Pour Patrice, il n’y a pas de sentiment plus pur que celui-ci. « On se sent dénudé avec soi-même et son petit corps parmi les nuages. Il n’y a pas plus près de se sentir comme un oiseau », s’exclame-t-il. Il a bien raison, on est suspendu que par des ficelles ! Évidemment, il faut toujours respecter la nature et ne pas se prendre pour Icare, qui selon le mythe, a voulu rejoindre les Dieux par la voie des airs si bien que ses ailes ont fini par brûler le conduisant à la mort. La morale : ne pas se croire invincible lorsqu’on vole. C’était le moment trash de la chronique, pardonnez-moi (j’adore la mythologie grecque)…

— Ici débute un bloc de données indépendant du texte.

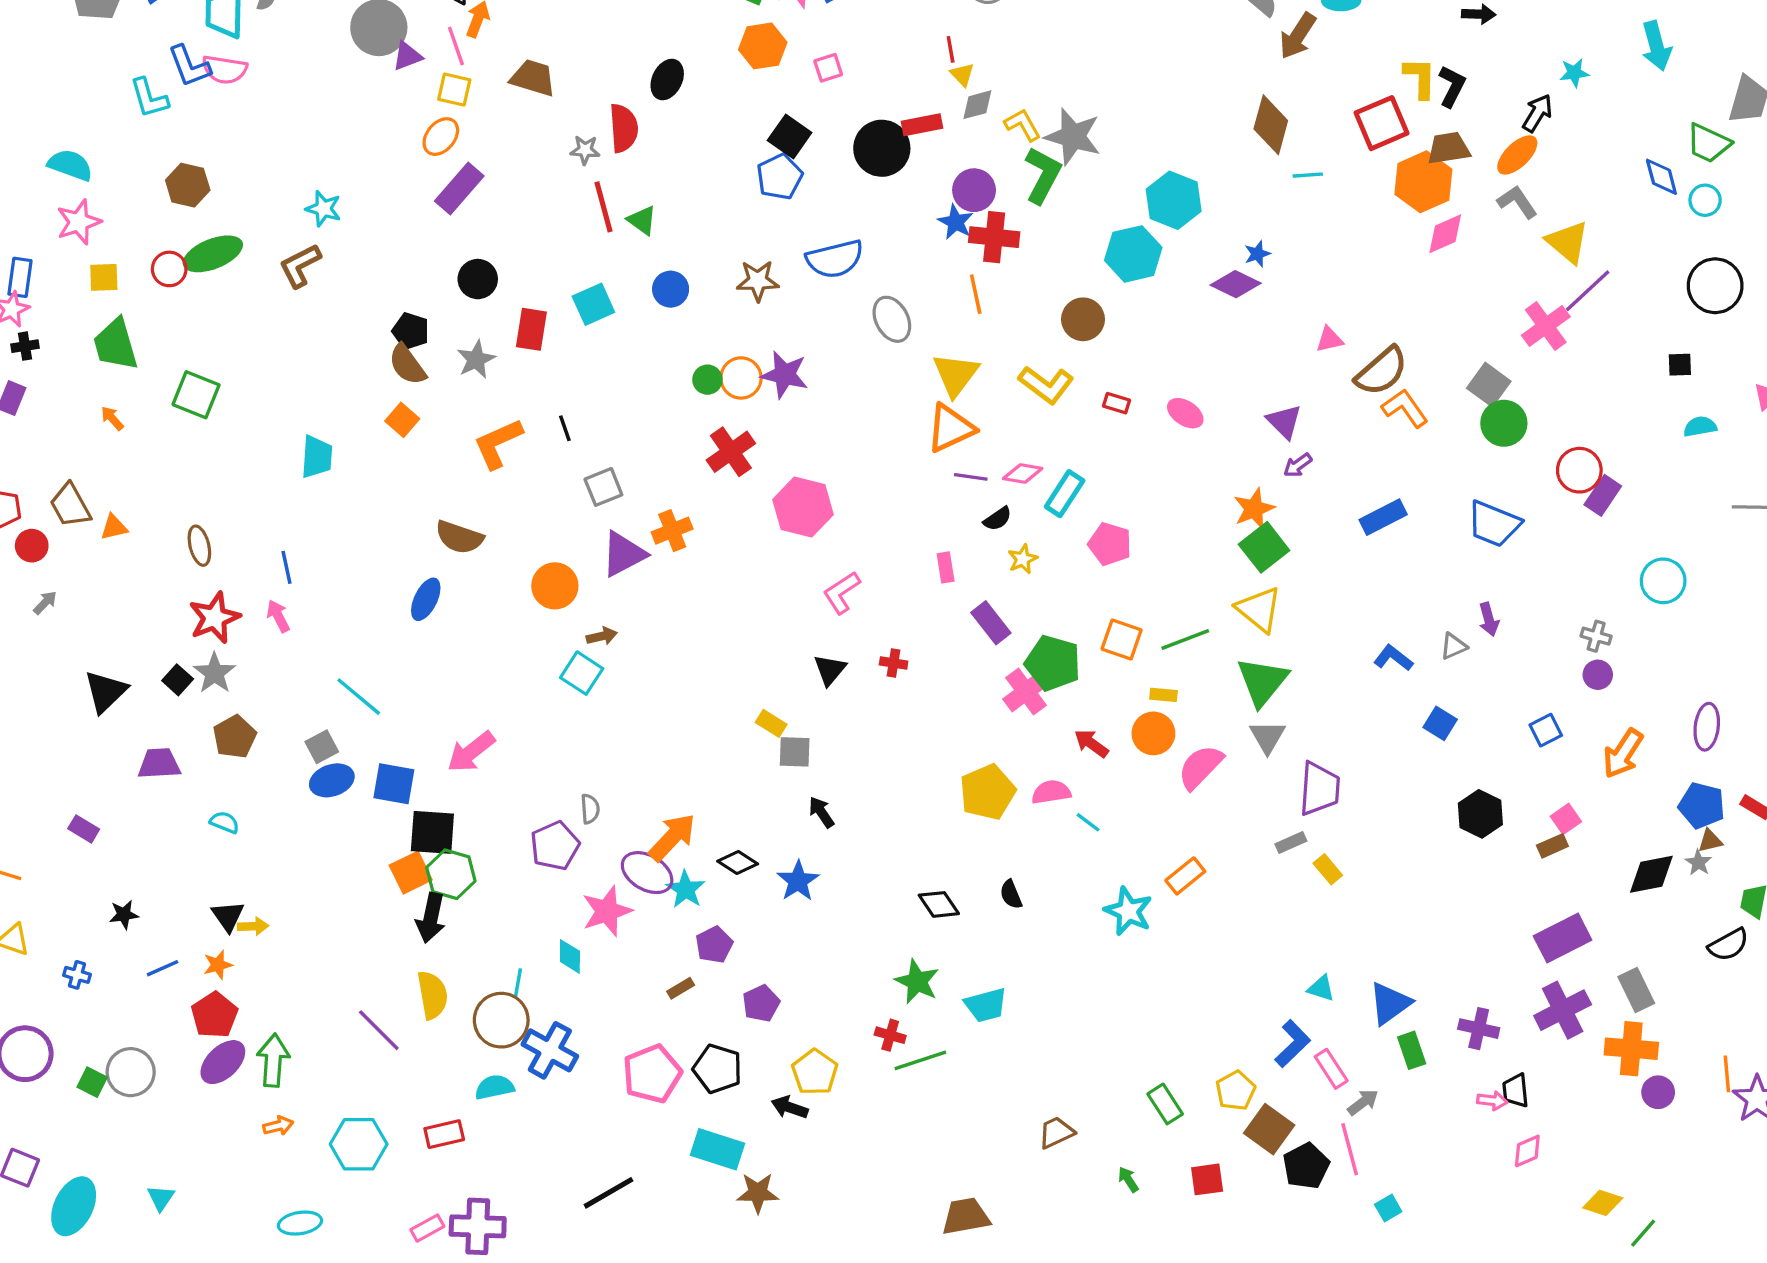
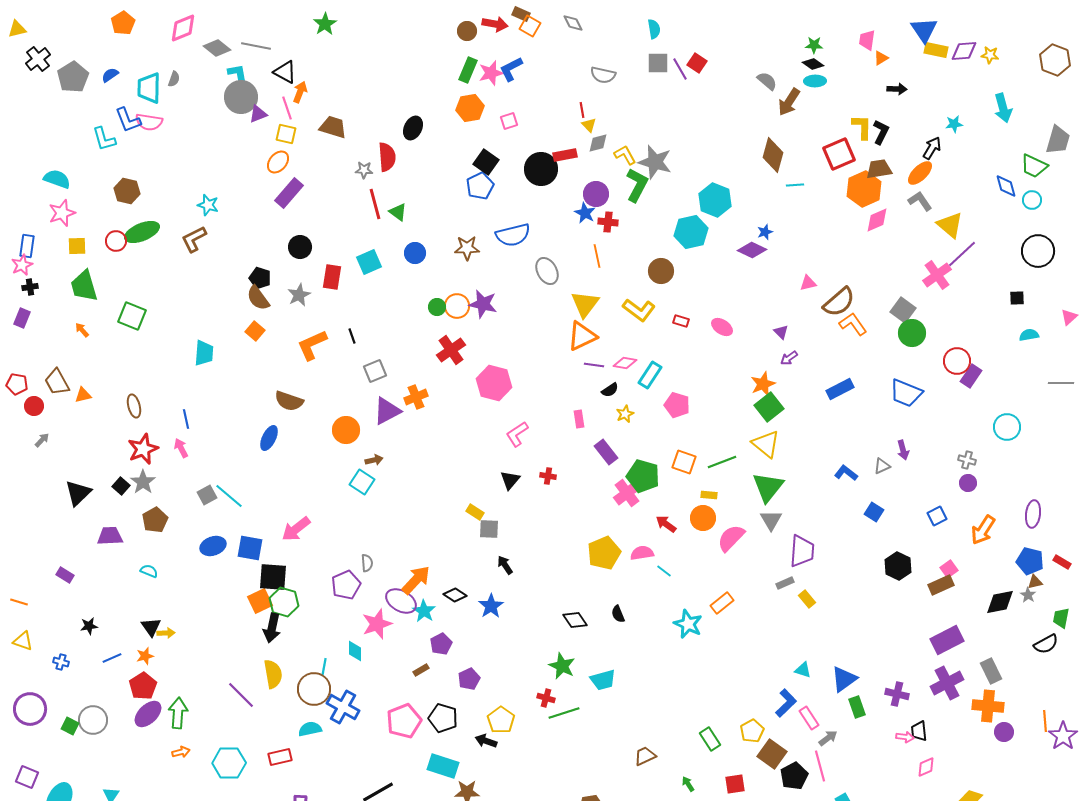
red cross: (994, 237) -> (608, 222), size x0.7
purple triangle: (1284, 422) -> (781, 332), size x0.7
gray square: (322, 747) -> (207, 495), moved
brown rectangle: (1552, 846) -> (941, 585), size x1.4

Maintenant que j’ai conquis le vent par le parapente, les eaux par la plongée ainsi que la terre par mes nombreuses visites dans le Montréal souterrain grâce au métro lors de mon ancienne vie (j’y ai déjà croupi une heure – je peux m’en vanter), il ne me reste plus qu’à devenir maître du feu. Je songe sérieusement à plonger dans un volcan actif pour enfin devenir le seul souverain des éléments.
Ouin, je pense que le trop-plein d’air pur me monte un peu à la tête finalement…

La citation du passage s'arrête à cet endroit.